In support of its argument that the arbitrator was required to declare a prevailing party, Alliance cites the case of Agnew v. Lacey Co-Ply, 33 Wash.App. 283, 287-88, 654 P.2d 712 (1982). The Agnew case, however, is distinguishable from the present case because one of the parties prevailed on all of its claims. Moreover, Alliance fails to recognize Morrell, which was decided 26 years after Agnew. In its analysis in Morrell, the Washington Court of Appeals specifically found that the reasoning in Agnew was strained because the issue of attorney fees was within the arbitrator's power to decide— even if he decided it incorrectly. 143 Wash.App. at 487, 178 P.3d 387.

Alliance also points us to a Colorado case, Magenis v. Bruner, 187 P.3d 1222, 1224 (Colo.App.2008), in support of its argument that the arbitrator exceeded his power. Once again, Magenis is distinguishable because the arbitrator in that case resolved all [49 Kan.App.2d 60] claims in favor of the plaintiff. As such, unlike the present case, there was no question in Magenis regarding which party prevailed. 187 P.3d at 1223-24; see also Agnew, 33 Wash.App. at 287-88, 654 P.2d 712. Here, however, both parties won— at most— one claim and lost on all other claims.

We pause to note that although the arbitrator found that Moxy technically violated the contract, Alliance actually failed to prove all of the elements of a breach of contract claim. In Kansas, " [t]he elements of a breach of contract claim are: (1) the existence of a contract between the parties; (2) sufficient consideration to support the contract; (3) the plaintiff's performance or willingness to perform in compliance with the contract; (4) the defendant's breach of the contract; and (5) damages to the plaintiff caused by the breach. " (Emphasis added.) Stechschulte v. Jennings, 297 Kan. 2, __, 298 P.3d 1083 (2013). In the present case, Alliance failed to prove the damages element. In fact, the arbitrator specifically found that Alliance suffered no damage as a result of Moxy's technical violation of the Services Agreement.
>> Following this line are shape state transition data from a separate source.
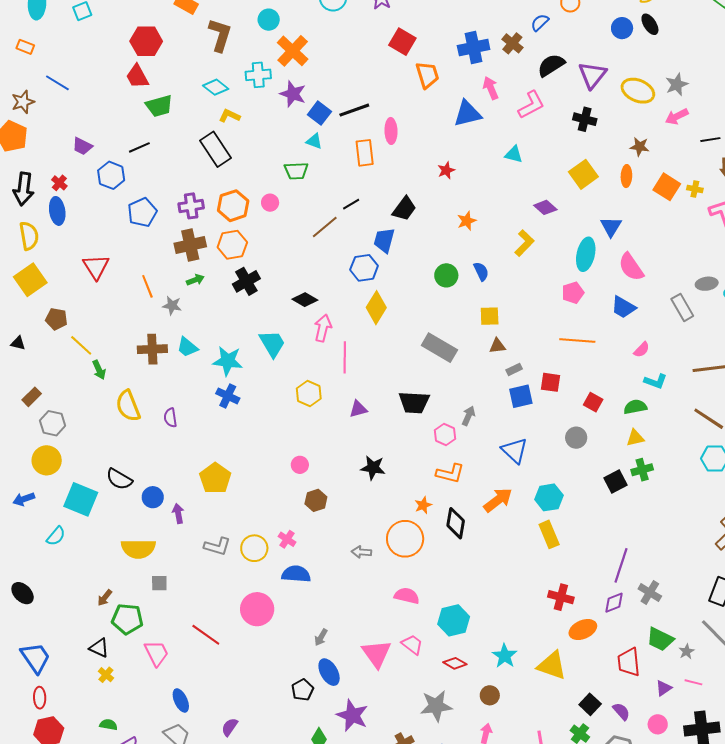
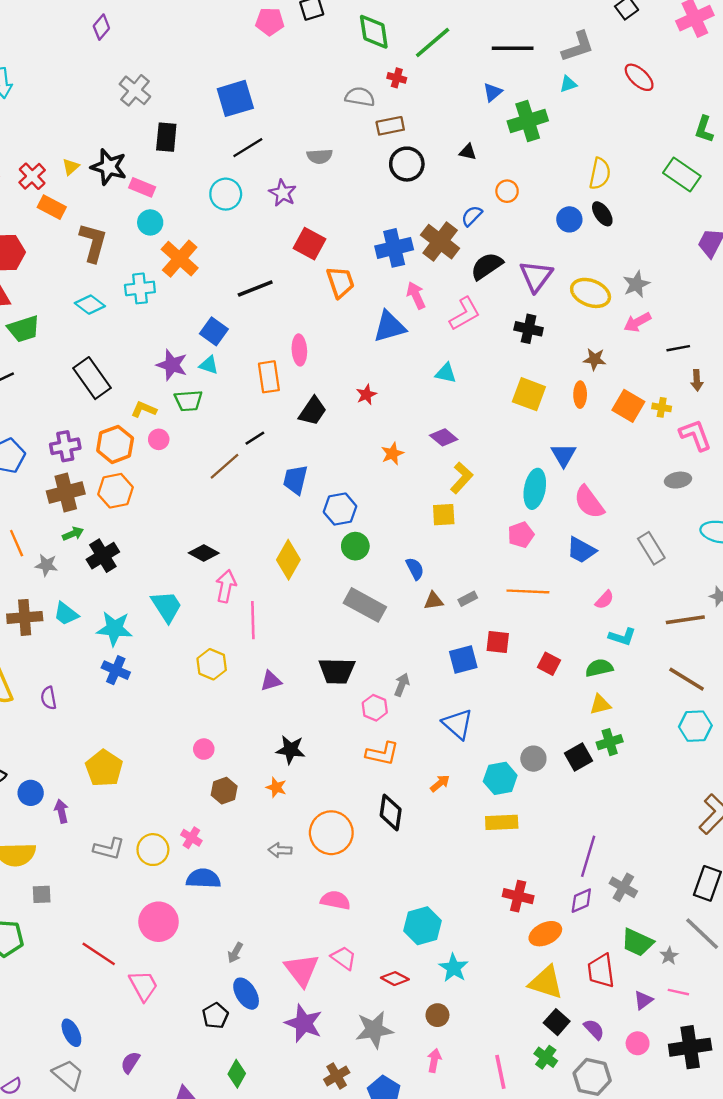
brown cross: (512, 43) -> (440, 242), size x1.5
purple star: (293, 94) -> (172, 365), moved
black line: (354, 110) -> (255, 289), moved
yellow L-shape: (229, 116) -> (144, 409), moved
yellow square: (583, 174) -> (529, 394), turned -32
purple diamond: (545, 207) -> (444, 437), moved
black trapezoid: (404, 209) -> (313, 411), moved
blue hexagon: (364, 268) -> (340, 509), moved
blue semicircle: (481, 271) -> (415, 569), moved
green circle: (446, 275) -> (355, 546), moved
black cross: (246, 281) -> (103, 556), moved
gray ellipse: (707, 284) -> (678, 480), moved
yellow square: (490, 316) -> (444, 515), moved
gray rectangle: (514, 369) -> (468, 599), moved
gray circle: (576, 438) -> (533, 759), moved
orange arrow: (498, 500) -> (440, 783), size x0.6
orange star: (423, 505) -> (276, 787), moved, turned -30
yellow rectangle: (549, 534) -> (502, 822), turned -68
cyan hexagon: (454, 620) -> (422, 926), moved
pink trapezoid: (156, 653) -> (143, 986), moved
yellow triangle: (552, 665) -> (546, 982), moved
purple star: (352, 715) -> (304, 1023), moved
Thus, it is questionable whether Alliance prevailed on any of its claims.

In Kansas, K.S.A. 5-412(a) states " the fact that the relief was such that it could not or would not be granted by a court of law or equity is not ground for vacating or refusing to confirm [an arbitration] award." Here, in vacating the award, the district court rested its decision— at least in part— on the belief that when faced with a similar provision, it could not have made the same decision as the arbitrator. Even if that were true, " very odd arbitration awards [that] might cause cold shivers to go down the spines of reviewing courts" must be confirmed. Moreland, 44 Kan.App.2d at 636, 240 P.3d 601.

Because we do not find that the arbitrator exceeded his power in requiring each party to pay its own attorney fees, we conclude that the district court's decision partially vacating the arbitrator's initial award should be reversed. Furthermore, we remand this case to the district court with directions to confirm the original arbitration award entered on November 3, 2011, in its entirety.

Reversed and remanded with directions.